In the simple ways of an anachronistic and culturally transplanted couple, and in the maddenning murkiness of their travel plans, I have witnessed the unalloyed joy in seeing one's fondest wishes come true. The Nadars are off to the India they have long known and sought in their hearts, even though it has never been a part of their physical lives. The thought of visiting the land of their dreams and gods has created such immense joy in this couple. I haven't fully lost my steely "are-you-mad" look, but a sense of wonderment is beginning to soften the glint.

Hope, they say, springs eternal. The hopes I carry for the India of my dreams just got a powerful boost -- from an unlikely Fijian couple whose India has always existed only in their dreams. Welcome.

P S: For those readers who, in response to an earlier article, wrote to say that I have hidden agendas against Indians abroad, this piece might seem like a flip-flop.

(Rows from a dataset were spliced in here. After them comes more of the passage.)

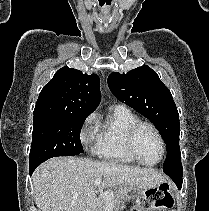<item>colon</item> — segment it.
<instances>
[{"mask_svg":"<svg viewBox=\"0 0 209 211\" xmlns=\"http://www.w3.org/2000/svg\"><path fill=\"white\" fill-rule=\"evenodd\" d=\"M171 195L167 185L150 190L138 198L136 207L132 211H144L146 209H160L170 206Z\"/></svg>","mask_w":209,"mask_h":211,"instance_id":"5ec220e1","label":"colon"}]
</instances>
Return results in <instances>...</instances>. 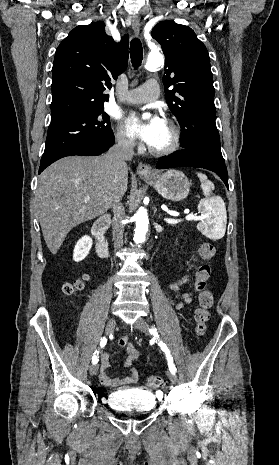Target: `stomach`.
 <instances>
[{
    "label": "stomach",
    "instance_id": "obj_1",
    "mask_svg": "<svg viewBox=\"0 0 279 465\" xmlns=\"http://www.w3.org/2000/svg\"><path fill=\"white\" fill-rule=\"evenodd\" d=\"M165 199L180 201L185 199L190 190V183L183 172L168 170L161 175L143 177Z\"/></svg>",
    "mask_w": 279,
    "mask_h": 465
}]
</instances>
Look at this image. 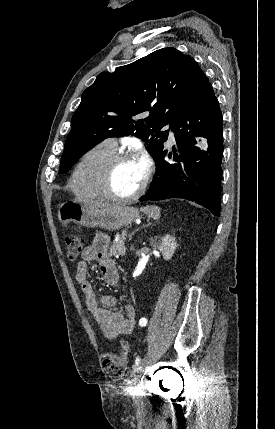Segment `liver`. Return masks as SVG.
I'll return each instance as SVG.
<instances>
[{
  "label": "liver",
  "instance_id": "1",
  "mask_svg": "<svg viewBox=\"0 0 275 429\" xmlns=\"http://www.w3.org/2000/svg\"><path fill=\"white\" fill-rule=\"evenodd\" d=\"M88 205L92 208H104V207L110 206L109 204H103V203H98V202H91Z\"/></svg>",
  "mask_w": 275,
  "mask_h": 429
}]
</instances>
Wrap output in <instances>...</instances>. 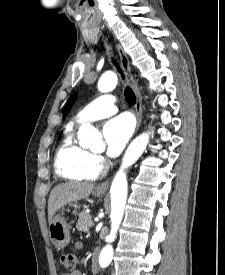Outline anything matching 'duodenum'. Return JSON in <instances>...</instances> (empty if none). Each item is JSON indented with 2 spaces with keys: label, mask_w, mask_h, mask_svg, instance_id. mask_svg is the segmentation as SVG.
I'll list each match as a JSON object with an SVG mask.
<instances>
[{
  "label": "duodenum",
  "mask_w": 225,
  "mask_h": 275,
  "mask_svg": "<svg viewBox=\"0 0 225 275\" xmlns=\"http://www.w3.org/2000/svg\"><path fill=\"white\" fill-rule=\"evenodd\" d=\"M96 254H93L92 260H91V270L93 273L97 271V261H96Z\"/></svg>",
  "instance_id": "410a0bca"
}]
</instances>
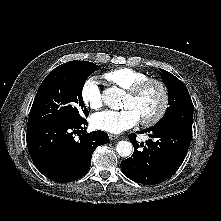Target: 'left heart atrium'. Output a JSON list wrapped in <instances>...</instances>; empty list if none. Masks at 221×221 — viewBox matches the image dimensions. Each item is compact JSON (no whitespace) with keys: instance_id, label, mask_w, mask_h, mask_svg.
<instances>
[{"instance_id":"1","label":"left heart atrium","mask_w":221,"mask_h":221,"mask_svg":"<svg viewBox=\"0 0 221 221\" xmlns=\"http://www.w3.org/2000/svg\"><path fill=\"white\" fill-rule=\"evenodd\" d=\"M139 121V116L131 108H125L121 111L106 110L94 114L91 118L95 128L109 133H120L132 128Z\"/></svg>"}]
</instances>
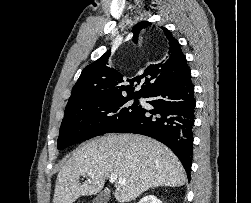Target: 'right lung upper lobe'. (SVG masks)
I'll use <instances>...</instances> for the list:
<instances>
[{
  "label": "right lung upper lobe",
  "instance_id": "1",
  "mask_svg": "<svg viewBox=\"0 0 251 203\" xmlns=\"http://www.w3.org/2000/svg\"><path fill=\"white\" fill-rule=\"evenodd\" d=\"M149 24L141 22L132 29L133 40L138 41V33ZM168 40L167 56L158 64L149 65L140 75L127 79L130 85H125V78L115 69L106 66L110 56V50L98 60L85 67L73 87L72 94L67 105L101 99L112 98H140L154 87L177 77L187 67L185 55L180 44L172 36L171 32L161 27ZM142 82L141 89L134 92L135 87Z\"/></svg>",
  "mask_w": 251,
  "mask_h": 203
}]
</instances>
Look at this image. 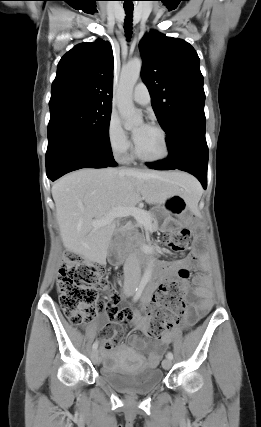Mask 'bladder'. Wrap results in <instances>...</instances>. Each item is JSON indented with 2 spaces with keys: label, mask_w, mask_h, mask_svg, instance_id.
<instances>
[{
  "label": "bladder",
  "mask_w": 261,
  "mask_h": 427,
  "mask_svg": "<svg viewBox=\"0 0 261 427\" xmlns=\"http://www.w3.org/2000/svg\"><path fill=\"white\" fill-rule=\"evenodd\" d=\"M101 378L115 389L128 394L148 393L163 381L159 368L137 371L123 365L115 355L108 356L100 370Z\"/></svg>",
  "instance_id": "obj_1"
}]
</instances>
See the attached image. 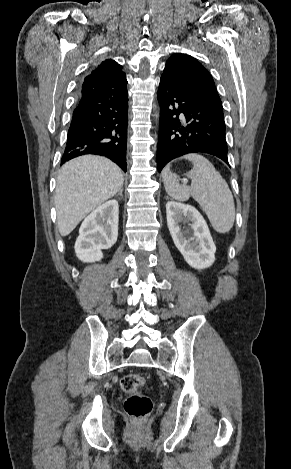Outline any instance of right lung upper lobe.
<instances>
[{"label":"right lung upper lobe","mask_w":291,"mask_h":469,"mask_svg":"<svg viewBox=\"0 0 291 469\" xmlns=\"http://www.w3.org/2000/svg\"><path fill=\"white\" fill-rule=\"evenodd\" d=\"M117 62L107 59L87 75L81 85L79 95L93 93L102 89L126 90L125 73Z\"/></svg>","instance_id":"1"}]
</instances>
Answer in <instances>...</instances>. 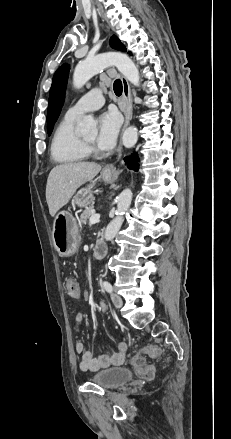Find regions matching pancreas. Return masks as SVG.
Returning a JSON list of instances; mask_svg holds the SVG:
<instances>
[{
	"label": "pancreas",
	"mask_w": 231,
	"mask_h": 439,
	"mask_svg": "<svg viewBox=\"0 0 231 439\" xmlns=\"http://www.w3.org/2000/svg\"><path fill=\"white\" fill-rule=\"evenodd\" d=\"M95 214V210L93 206L86 208L82 214L80 215V223L82 225L87 224L88 219Z\"/></svg>",
	"instance_id": "pancreas-1"
}]
</instances>
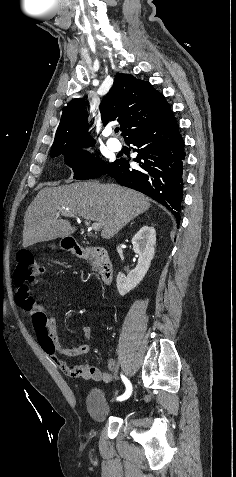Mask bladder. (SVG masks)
Instances as JSON below:
<instances>
[{
	"label": "bladder",
	"instance_id": "1",
	"mask_svg": "<svg viewBox=\"0 0 236 477\" xmlns=\"http://www.w3.org/2000/svg\"><path fill=\"white\" fill-rule=\"evenodd\" d=\"M85 397L90 418L95 423L105 422L118 407L102 390L97 388L89 389Z\"/></svg>",
	"mask_w": 236,
	"mask_h": 477
}]
</instances>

But to those of you agreed that the law and proper principle must be upheld, there should be no inconsistency. I maintain that Indian citizens are different from foreigners of Indian origin. Being myself an NRI, I am hardly about to wage war against them!

Nor do I have any prejudice against those of Indian origin living elsewhere. Such people as the Nadars, whose cultural heritage relfects their love for India, are always welcome. Indeed, even those who have no particular affinity for India are weclome, for I certainly hold faith with the laws permiting unrestricted travel. But that does not alter the truth -- citizens of India are different from non-citizens, and equating them results in inevitable improprieties and blatant discrimination in the name of culture. The India that I cherish has no place for that.